→ **Extracted page text data**
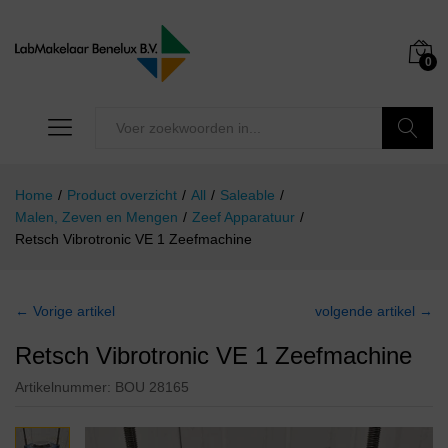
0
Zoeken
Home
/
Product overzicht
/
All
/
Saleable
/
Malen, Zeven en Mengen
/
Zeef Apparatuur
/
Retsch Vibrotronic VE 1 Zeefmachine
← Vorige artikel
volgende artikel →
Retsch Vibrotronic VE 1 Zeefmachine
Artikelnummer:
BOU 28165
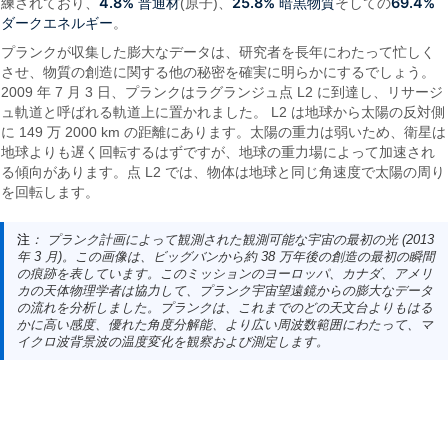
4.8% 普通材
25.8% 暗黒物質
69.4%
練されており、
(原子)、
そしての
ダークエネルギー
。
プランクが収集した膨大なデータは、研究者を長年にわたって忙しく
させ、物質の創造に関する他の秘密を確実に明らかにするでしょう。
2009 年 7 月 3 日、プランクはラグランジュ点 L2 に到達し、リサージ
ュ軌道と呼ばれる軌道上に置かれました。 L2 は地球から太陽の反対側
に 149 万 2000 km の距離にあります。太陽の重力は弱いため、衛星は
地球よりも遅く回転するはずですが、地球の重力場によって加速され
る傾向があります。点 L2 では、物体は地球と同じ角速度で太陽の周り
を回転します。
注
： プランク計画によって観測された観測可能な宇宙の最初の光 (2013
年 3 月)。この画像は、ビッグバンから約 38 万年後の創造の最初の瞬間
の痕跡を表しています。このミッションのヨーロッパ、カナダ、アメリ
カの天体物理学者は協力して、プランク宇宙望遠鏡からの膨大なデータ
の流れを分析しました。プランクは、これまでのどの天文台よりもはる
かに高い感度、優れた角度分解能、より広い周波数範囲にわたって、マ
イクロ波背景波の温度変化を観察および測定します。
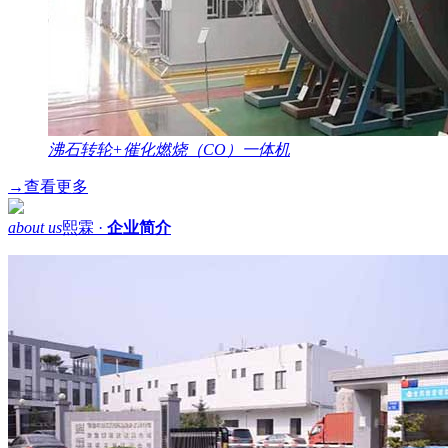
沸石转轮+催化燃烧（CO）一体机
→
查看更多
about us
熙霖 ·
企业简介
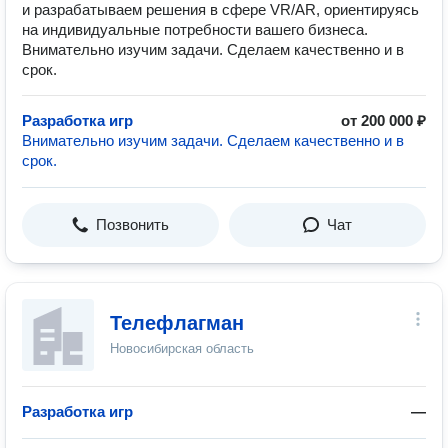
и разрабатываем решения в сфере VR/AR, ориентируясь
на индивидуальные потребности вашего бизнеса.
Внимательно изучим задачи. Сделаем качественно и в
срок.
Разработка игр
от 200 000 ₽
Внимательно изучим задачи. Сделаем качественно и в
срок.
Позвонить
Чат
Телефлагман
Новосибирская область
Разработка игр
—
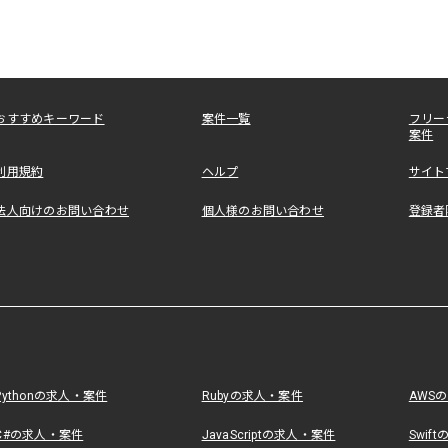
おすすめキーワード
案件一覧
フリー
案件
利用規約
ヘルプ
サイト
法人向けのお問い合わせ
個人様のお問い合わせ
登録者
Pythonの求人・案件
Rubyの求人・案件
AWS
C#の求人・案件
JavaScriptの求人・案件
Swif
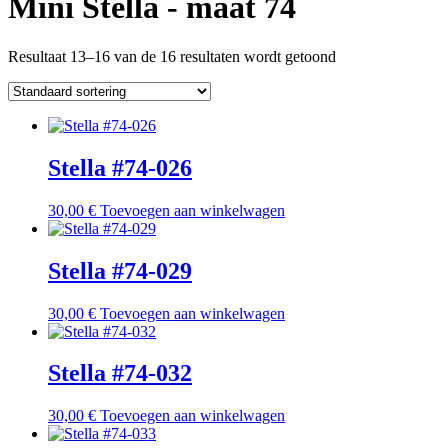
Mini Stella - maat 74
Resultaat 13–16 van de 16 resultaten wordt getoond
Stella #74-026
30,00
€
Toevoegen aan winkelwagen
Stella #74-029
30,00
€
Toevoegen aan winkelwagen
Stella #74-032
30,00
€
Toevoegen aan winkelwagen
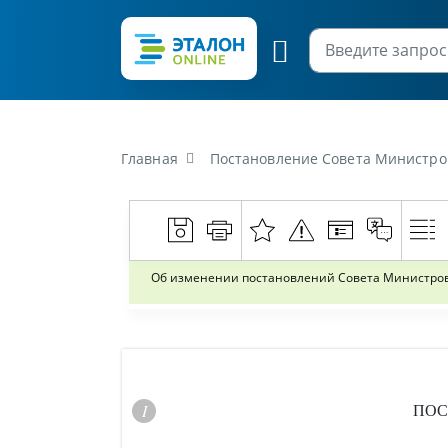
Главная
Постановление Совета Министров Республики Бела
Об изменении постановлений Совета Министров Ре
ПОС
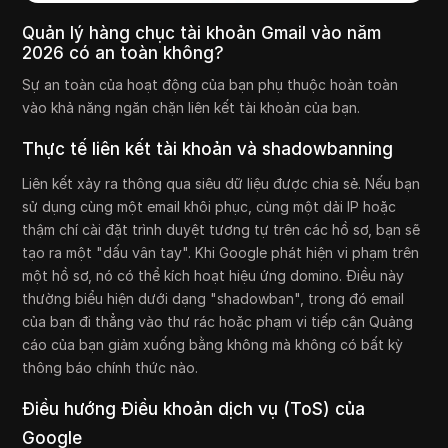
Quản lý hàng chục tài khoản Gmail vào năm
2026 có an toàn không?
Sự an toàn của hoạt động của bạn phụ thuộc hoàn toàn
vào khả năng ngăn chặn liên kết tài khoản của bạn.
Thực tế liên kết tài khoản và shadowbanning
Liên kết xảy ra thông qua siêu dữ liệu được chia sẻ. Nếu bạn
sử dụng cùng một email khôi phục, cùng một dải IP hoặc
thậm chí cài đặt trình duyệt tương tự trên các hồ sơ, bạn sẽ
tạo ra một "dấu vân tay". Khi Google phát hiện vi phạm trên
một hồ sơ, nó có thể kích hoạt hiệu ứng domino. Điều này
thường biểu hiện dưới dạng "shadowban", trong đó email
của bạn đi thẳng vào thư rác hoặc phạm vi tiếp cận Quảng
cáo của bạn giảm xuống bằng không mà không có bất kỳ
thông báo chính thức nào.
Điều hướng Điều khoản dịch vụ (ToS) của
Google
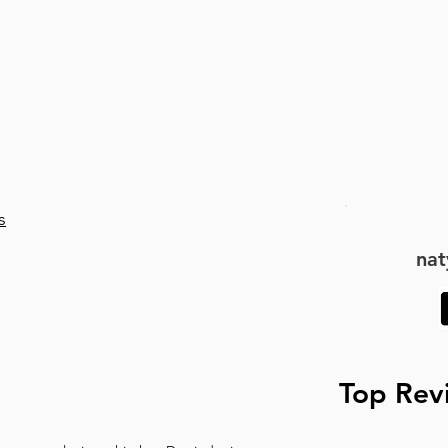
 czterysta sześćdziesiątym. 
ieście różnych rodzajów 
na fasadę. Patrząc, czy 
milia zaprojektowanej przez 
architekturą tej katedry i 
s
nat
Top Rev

→ **Exercise directions**
Working from the records above, tally the lines that contain "khoản" and give only the total.

→ **Task answer**
4